Re: [RFC PATCH] explicitly mark recursion count

From: Jörn Engel
Date: Wed Jun 02 2004 - 12:19:02 EST


On Wed, 2 June 2004 09:25:50 -0700, Linus Torvalds wrote:
>
> Well, multiple recursion around the same function seems to be solvable two
> different ways:
> - "don't do that then". It really seems broken, but maybe there are
> really really good reasons _why_ it's not broken and why it happens.
> - make sure that the separate loops are broken in some _other_ place than
> in the function they share.
>
> A combination of the two may work well.
>
> I say "may", because maybe I'm wrong, and the condition is common and hard
> to avoid limiting in the shared function. I don't have your data (and I'm
> lazy, so quite frankly I'd much rather you do the analysis anyway ;).

You *do* have my data, but I buy the lazy argument. ;)

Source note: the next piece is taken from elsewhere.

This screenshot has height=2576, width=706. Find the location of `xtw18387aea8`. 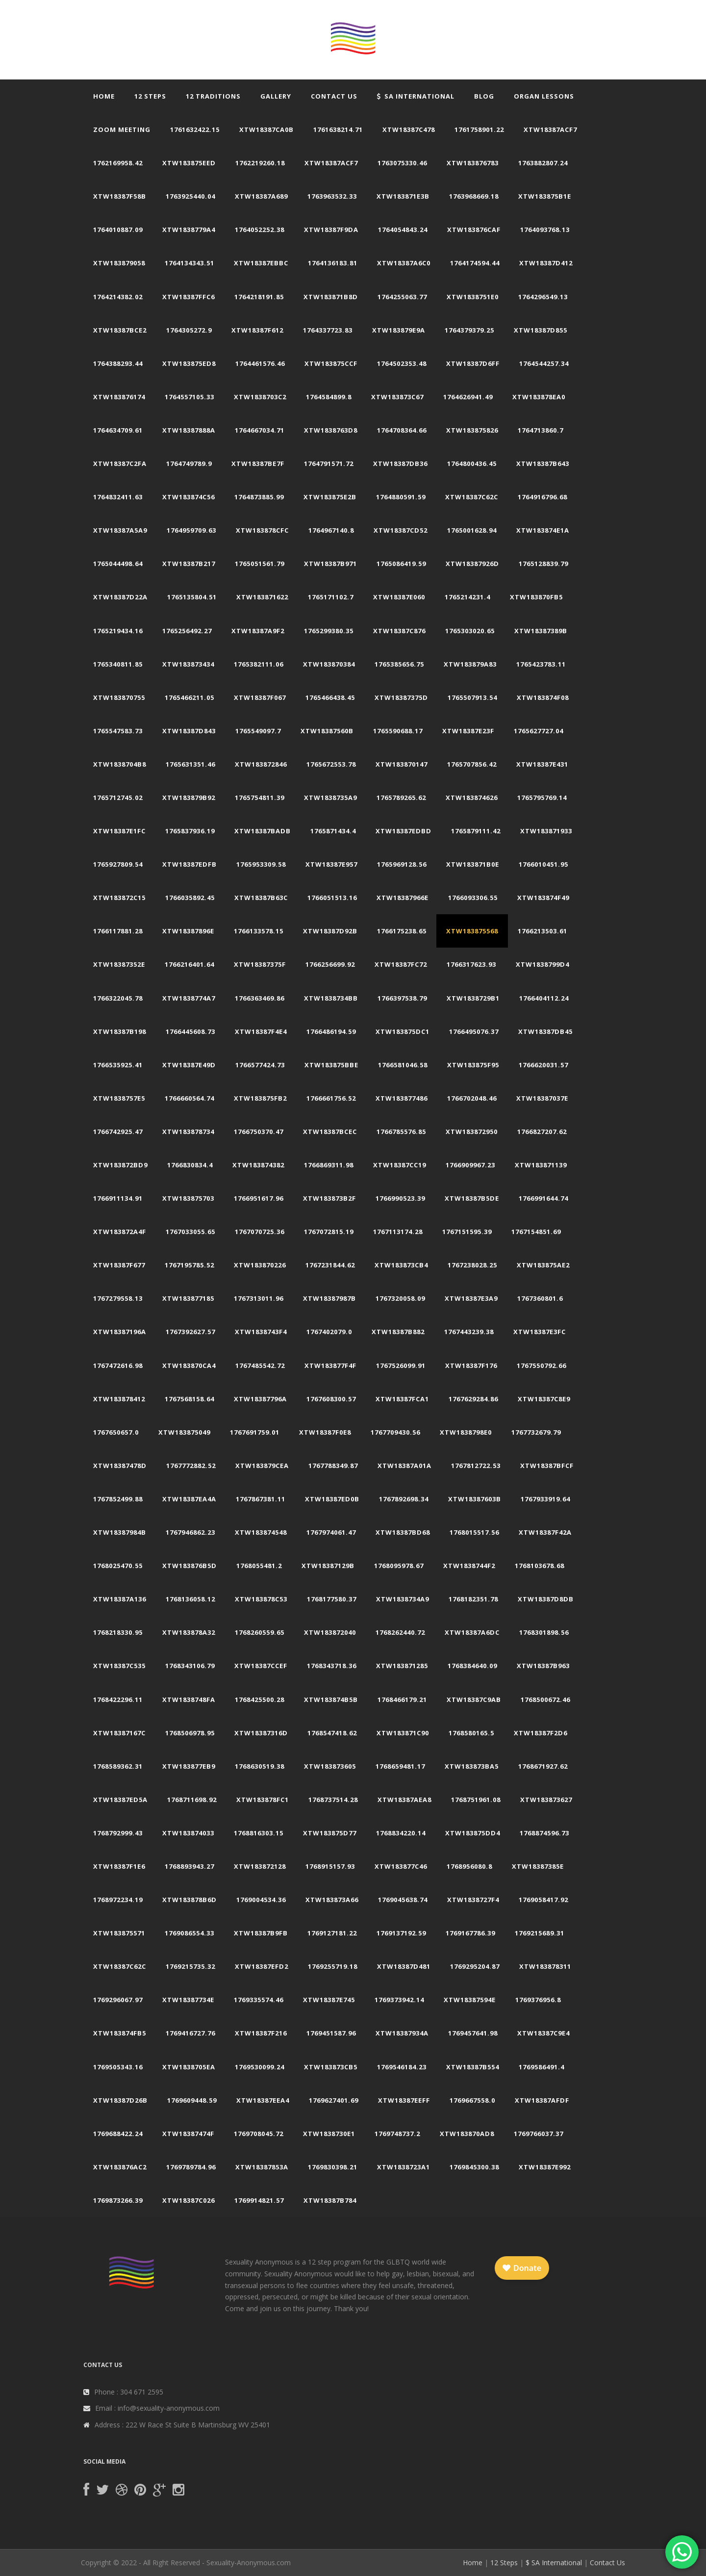 xtw18387aea8 is located at coordinates (404, 1799).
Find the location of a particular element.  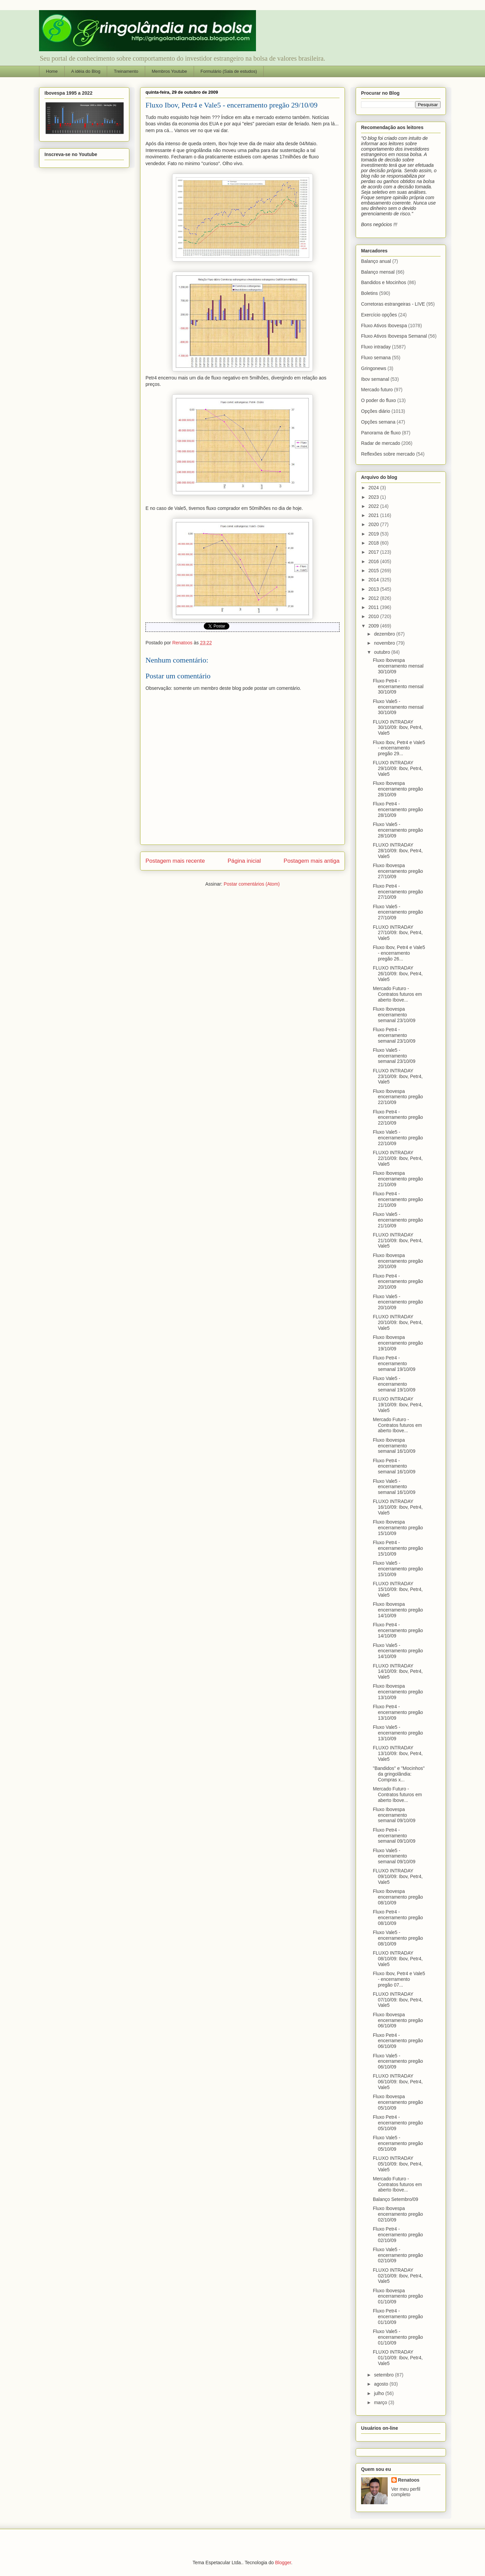 Opções semana is located at coordinates (378, 422).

> That said, I just don't see any sane alternatives to my "break in one
> place" thing. I believe that anything more complex that tries to explain
> the whole loop is just going to be a nightmare to maintain, and fragile as
> hell except for totally static legacy code that nobody touches any more.

Amen, brother. Anything complicated will contain bugs tomorrow, if
not already today.

Let's see. Right now, we have two cases of multiple recursions:
WARNING: multiple recursions around check_sig()
WARNING: multiple recursions around usb_audio_recurseunit()

check_sig() is bad code and can be cleaned up.

Leaves usb_audio_recurseunit() as the only function in question, that
one could actually be sane, although it looks rather interesting:
WARNING: trivial recursion detected:
0 usb_audio_recurseunit
WARNING: recursion detected:
16 usb_audio_selectorunit
0 usb_audio_recurseunit
WARNING: multiple recursions around usb_audio_recurseunit()
WARNING: recursion detected:
0 usb_audio_recurseunit
0 usb_audio_processingunit

Greg, can you say whether this construct makes sense?

Jörn

--
Eighty percent of success is showing up.